Catatanku

Siapa Lagi yang Bisa Dipercaya?

4 November 2009 · & Komentar

Honesty is the foundation of services and the prerequisite for full realization of trust, fairness, respect and responsibility. Honesty begins with oneself and extends to others… (dikutip dari buku Komisi Pembelajaran ITB)

p4a5ee6c0cc14e_saya-cicak-berani-lawan-buayaKasus drama kriminalisiasi pimpinan KPK, Bibit dan Chandra, mencapai klimaksnya kemarin lewat “pengadilan rakyat” di di Mahkamah Konstitusi setelah diperdengarkan rekaman pembicaraan antara Anggodo (adik Anggoro, tersangka kasus korupsi) dengan para pejabat di Polri dan Kejaksaan Agung. Kasus ini membuat masyarakat semakin sinis kepada aparat penegak hukum. Hukum bisa dipermainkan oleh mereka, BAP bisa direkayasa dengan imbalan uang bermilyar-milyar dan mobil mahal dari orang kaya yang terjerat masalah hukum. Orang yang tidak bersalah dikorbankan supaya akal bulusnya tidak ketahuan. Tetapi, sepandai-pandai tupai melompat, akhirnya jatuh juga. Sepandai-pandai menyimpan rapat kebusukan, akhirnya tercium juga. Itulah drama pertarungan cicak lawan buaya yang kita saksikan kemarin. Benar-benar menggemaskan sekaligus bikin geram.

Kasus ini juga menunjukkan betapa pejabat di negeri ini bisa diatur oleh para cukong. Para cukong alias pengusaha kaya yang terjerat masalah hukum tahu benar cara jitu untuk menggoda iman para pejabat itu. Gemerincingkan saja uang, maka mereka akan silau, silau, silau…., dan berhasillah para pejabat itu masuk ke dalam perangkap si pengusaha.
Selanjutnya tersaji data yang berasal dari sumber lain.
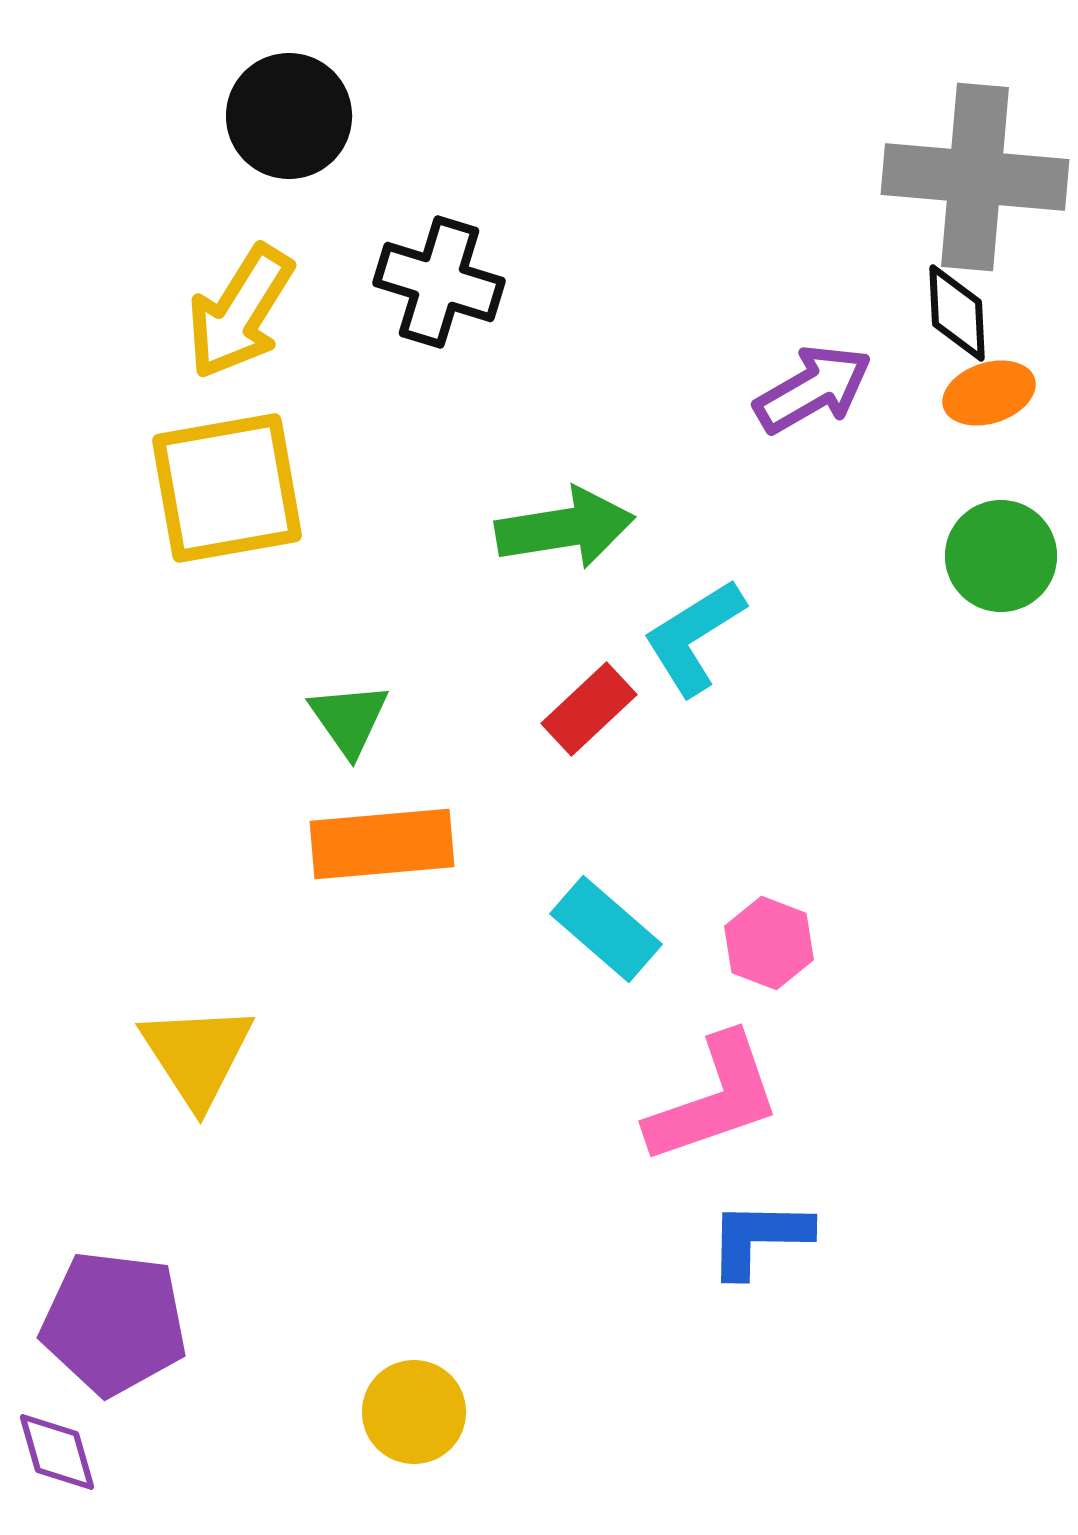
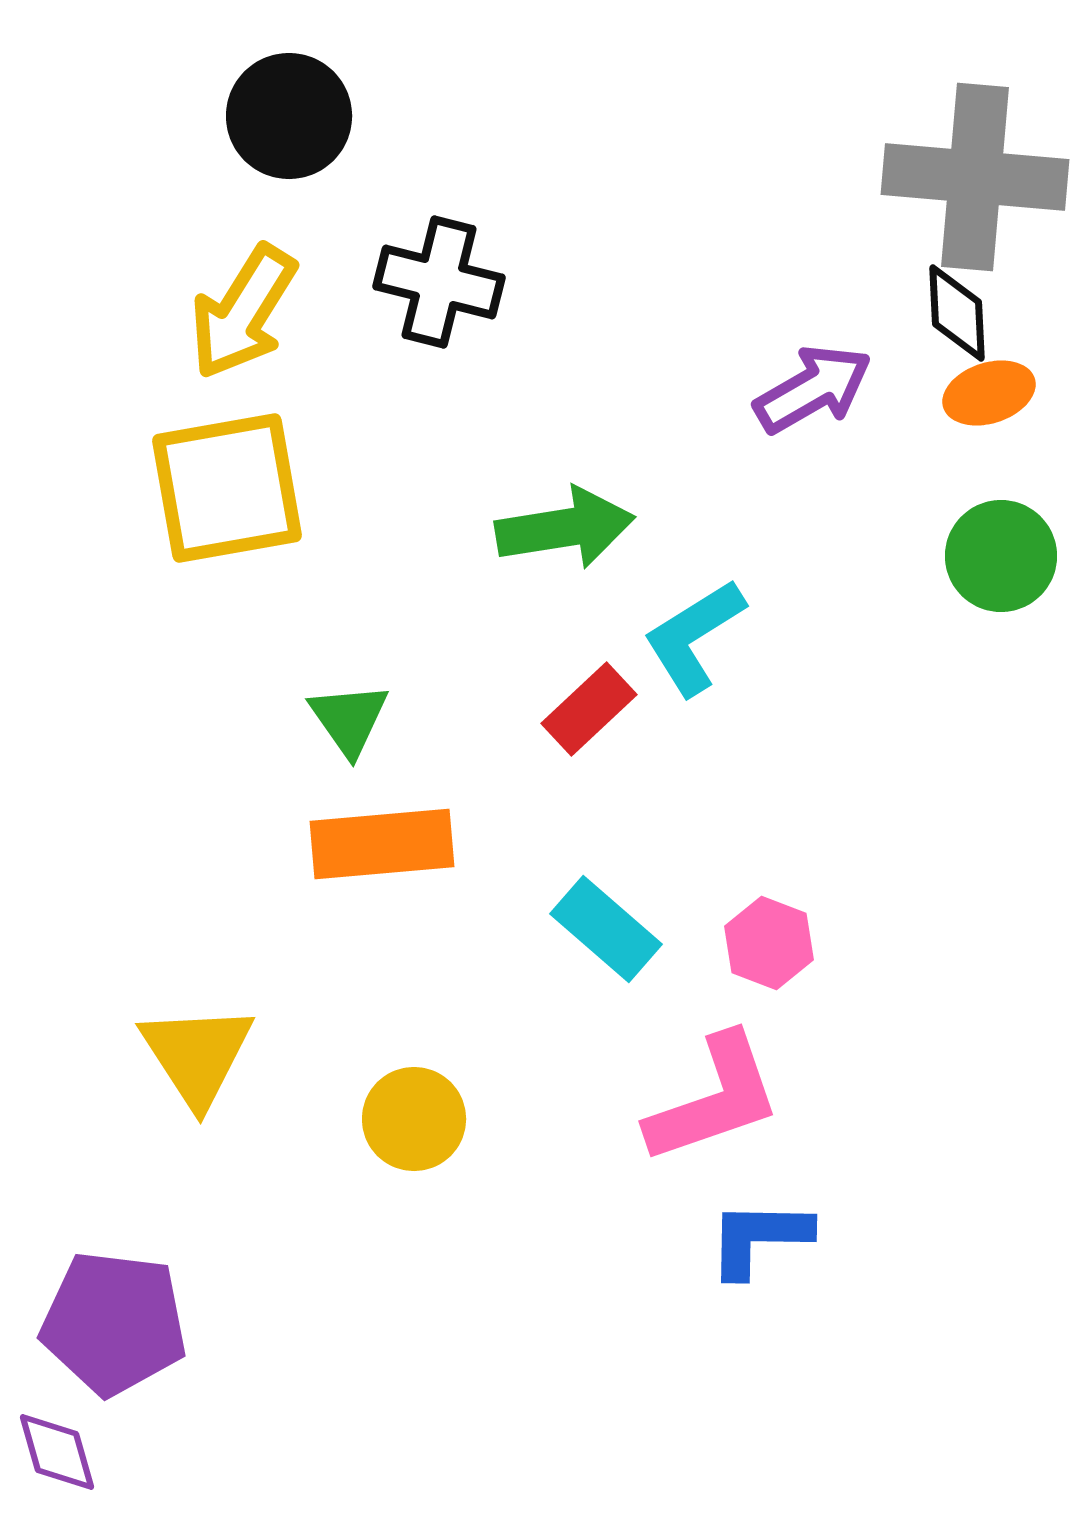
black cross: rotated 3 degrees counterclockwise
yellow arrow: moved 3 px right
yellow circle: moved 293 px up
Siapa lagi yang bisa kita percaya ya? Polisi, jaksa, hakim, pengacara, sama saja kelakuannya, sama-sama mempermainkan hukum untuk kepentingan duniawi, mau menerima uang suap demi memuluskan perkara hukum para terdakwa. Memang tidak semua polisi, jaksa, hakim, pengacara itu mempunyai perilaku buruk seperti itu, masih banyak kok polisi yang baik, masih banyak yang jaksa yang jujur, masih banyak hakim yang lurus dan tetap amanah. Namun perilaku sebagian oknum merekalah yang membuat instansi mereka tercoreng. Karena nila setitik rusak susu sebelanga. Akibatnya citra penegak hukum terlihat sangat bobrok dimata masyarakat. Prilaku para oknum itu telah merusak institusi mereka sendiri dan membuat kepercayaan masyarakat kepada institusi kepolisian dan kejaksaan semakin tipis. Jadi, kalau aparat yang dipercaya menegakkan hukum saja mempermainkan hukum dengan imbalan uang, kepada siapa lagi kita harus percaya?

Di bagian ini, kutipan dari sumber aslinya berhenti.